Some films are discovered; bondage and discipline featuring the dead man, police begin to wonder if the man was the victim of a session gone wrong or if someone out there has developed a taste for inflicting serious damage. The investigation takes Macrae into the twilight world of the BDSM scene with some unexpected and reluctant help from one of the uniformed constables who has some unusual interests.
Book Review:
There's something immensely satisfying about reading a book that tackles some very tricky subject matter head-on, with enough of the gory details to illustrate rather than titivate and just the right level of gallows humour. BROKEN SKIN is the third book featuring DS Logan McRae and it's as good as the first two.
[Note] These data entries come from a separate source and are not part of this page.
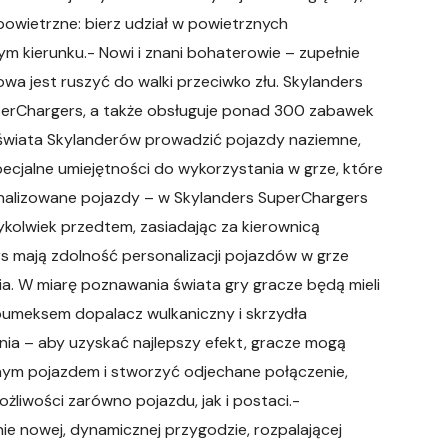
 powietrzne: bierz udział w powietrznych
 kierunku.- Nowi i znani bohaterowie – zupełnie
a jest ruszyć do walki przeciwko złu. Skylanders
rChargers, a także obsługuje ponad 300 zabawek
 świata Skylanderów prowadzić pojazdy naziemne,
ecjalne umiejętności do wykorzystania w grze, które
alizowane pojazdy – w Skylanders SuperChargers
dykolwiek przedtem, zasiadając za kierownicą
 mają zdolność personalizacji pojazdów w grze
ia. W miarę poznawania świata gry gracze będą mieli
y pumeksem dopalacz wulkaniczny i skrzydła
ia – aby uzyskać najlepszy efekt, gracze mogą
alnym pojazdem i stworzyć odjechane połączenie,
liwości zarówno pojazdu, jak i postaci.-
ie nowej, dynamicznej przygodzie, rozpalającej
It's February and it's raining again. McRae is on DI Steel's team and they are most definitely not at home to her favourite term for a complete disaster, particularly as DI Insch is well on the outer. There's also an awful lot going on. There's a vicious, nasty and cruel rapist - slicing up his victim's faces with a knife, but while PC Jackie Watson is taking that particular investigation very very personally, in the early morning, the blood-drenched, horribly injured body of a man is dumped outside A&E at the local hospital. There's also a massive upswing in burglaries and a major drug investigation.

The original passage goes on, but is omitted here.